Market View
Markets have continued to chop sideways amidst a higher than anticipated inflation print and a reduction of expected Fed rate cuts this year. Less than three months ago, markets had priced in 6 rate cuts for 2024 via Fed Funds Futures that were anticipated to start in March. Now as we go to publish, the Fed Funds Futures market is pricing in less than 2 cuts in 2024, which are predicted to begin in September. Although reflation concerns and “higher for longer” rates are often regarded as transition catalysts to risk off environments, bitcoin (and risk assets more broadly) have actually continued to outperform.
Market sentiments around higher CPI prints have been primarily manifested in short term market movements that have recovered relatively quickly (see Table 1). None of the 3 preceding bitcoin downturns on CPI print have taken more than 24 hours to reclaim its pre-print prices. That is not to say we think the market is disregarding the risks of inflation. In fact, we believe that gold’s continued strength in reaching new weekly highs – breaking previous highs set last week – underlines the market’s repricing of inflation risk (as well as other sources of geopolitical uncertainty).

We think that one part of bitcoin’s continued strength comes from the marginal impact to price that the global markets have on the asset class.
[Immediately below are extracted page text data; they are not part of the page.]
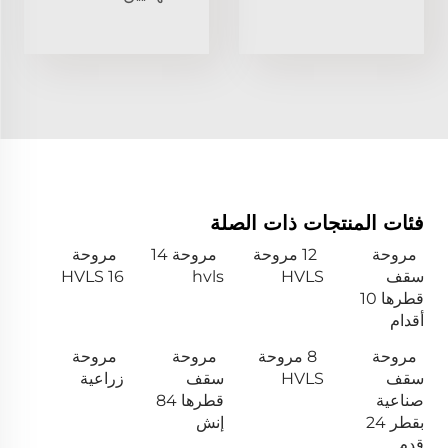
فئات المنتجات ذات الصلة
مروحة
12 مروحة
مروحة 14
مروحة
سقف
HVLS
hvls
HVLS 16
قطرها 10
أقدام
مروحة
8 مروحة
مروحة
مروحة
سقف
HVLS
سقف
زراعية
صناعية
قطرها 84
بقطر 24
إنش
قدم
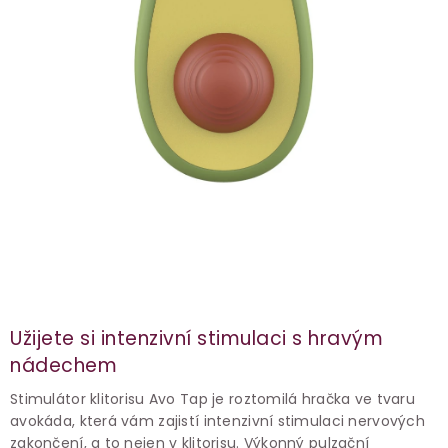
Užijete si intenzivní stimulaci s hravým
nádechem
Stimulátor klitorisu Avo Tap je roztomilá hračka ve tvaru
avokáda, která vám zajistí intenzivní stimulaci nervových
zakončení, a to nejen v klitorisu. Výkonný pulzační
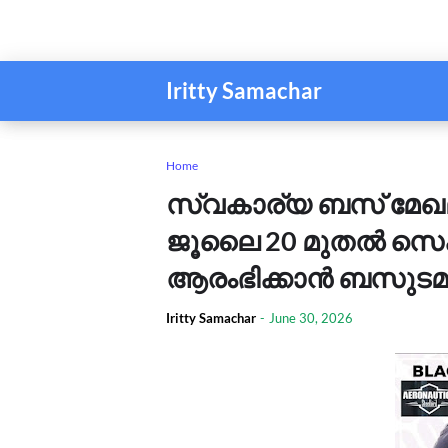
Iritty Samachar
Home
സ്വകാര്യ ബസ് മേഖല
ജൂലൈ 20 മുതൽ സെക്രട
ആരംഭിക്കാൻ ബസുട
Iritty Samachar
-
June 30, 2026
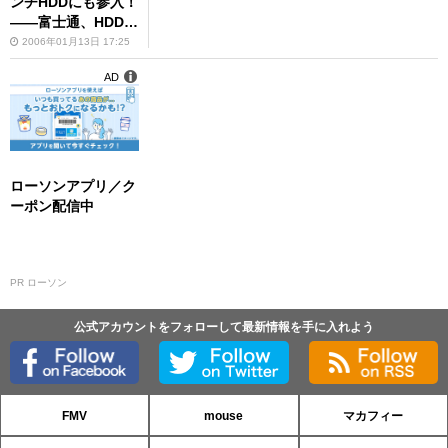
ンチHDDにも参入！
――富士通、HDD事
業の強化を発表
2006年01月13日 17:25
AD
ローソンアプリ／ク
ーポン配信中
PR ローソン
公式アカウントをフォローして最新情報を手に入れよう
FMV
mouse
マカフィー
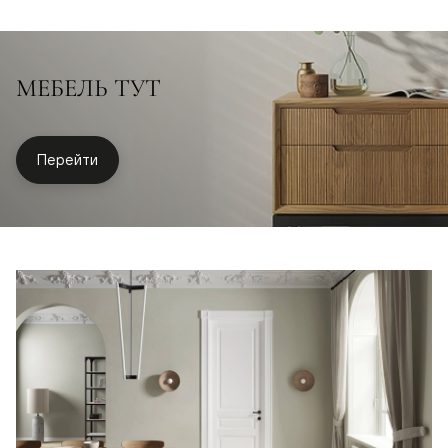
МЕБЕЛЬ ТУТ
Перейти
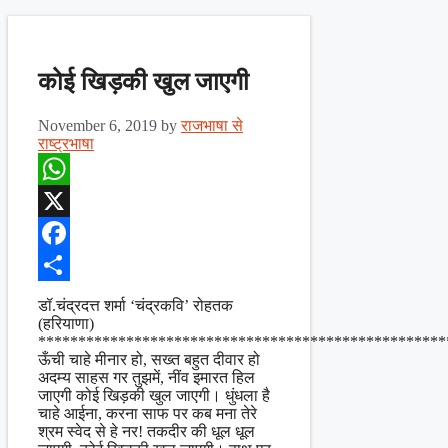
कोई खिड़की खुल जाएगी
November 6, 2019
by
राजभाषा से
राष्ट्रभाषा
WhatsApp
X
Facebook
Share
डॉ.चंद्रदत्त शर्मा ‘चंद्रकवि’ रोहतक
(हरियाणा)
***************************************************
ऊँची चाहे मीनार हो, सख्त बहुत दीवार हो
अदम्य साहस गर तुझमें, नींव इमारत हिल
जाएगी कोई खिड़की खुल जाएगी। धुंधला है
चाहे आईना, करना साफ पर कब मना तेरे
श्रम स्वेद से हे नर! तकदीर की धूल धूल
That is, economic environments and outlooks beyond the US play a meaningful part in bitcoin’s overall price discovery. Despite bitcoin trading volumes and hourly price variance being the largest in US market hours, most of the net buying has actually occurred outside of the US trading day (see Chart 1). The potential approval of spot bitcoin ETFs in Hong Kong next week could accentuate this trend and enable BTC access to even broader pools of capital.

Separately, we also think that the liquidations of bankruptcy proceedings largely taking place in US vehicles have contributed to the negative price performance in US hours following the launch of spot ETFs. Many of these technical overheads have since cleared out, however, painting a more constructive outlook going into the halving next week.
That said, regional variations in bitcoin buying doesn’t fully explain the continued strength of risk assets more broadly. The Nasdaq 100, for example, is again trading near all time high levels despite also dropping after the CPI print on April 10 (though the recovery was on the back of a cooler than expected PPI print). We think there are several confounding factors at play here including expectations on the deflationary nature of AI, the weakness of the commercial real estate sector, and rising national debt payments with the threat of fiscal dominance – all with the backdrop of a potentially contentious 2024 election. Combined, we think there is reason to believe that quantitative tightening could begin to taper off soon, which would be net constructive for the markets. The uncertainty around continued tight monetary policy in the event of an administrative change may also play a role in expectations for larger future rate cuts into 2025.
Beyond this, we think that an underappreciated contributor to continued risk-on positioning is the absence of a clear value proposition for capital rotation to alternatives like longer dated bonds. On October 19, 2023 when the US 10 Year yield reached 5%, the implied number of rate cuts by end 2024 was 2.4. Although the implied number of cuts by 2024 year end has now fallen to 1.7, the 10 Year yield is currently at 4.58%. (There were 3 implied rate cuts for 2024 when US10Y yields were last at this level on November 13, 2023.) Given that $6.4T is already deposited into US Money Market Funds, there doesn’t appear to be a clear relative value play at hand here.
Altogether, we think this could strengthen support for bitcoin near current price levels. Indeed, even as bitcoin remains roughly flat in returns since one month prior, perpetual funding rates have come down from 66% annualized to approximately 12% annualized (see Chart 2). As the market sustains these price levels with decreased funding rates, that indicates to us a more spot driven demand supporting asset movements and a reduction in market euphoria. This could reduce the likelihood of liquidations magnifying moves to the downside, and indeed, we have seen dips get more aggressively bought. We further think the prolonged normalization of bitcoin at these price levels has turned dips from being seen as panic selling moments to buying opportunities given the constructive narratives around bitcoin and broader cyclical positioning.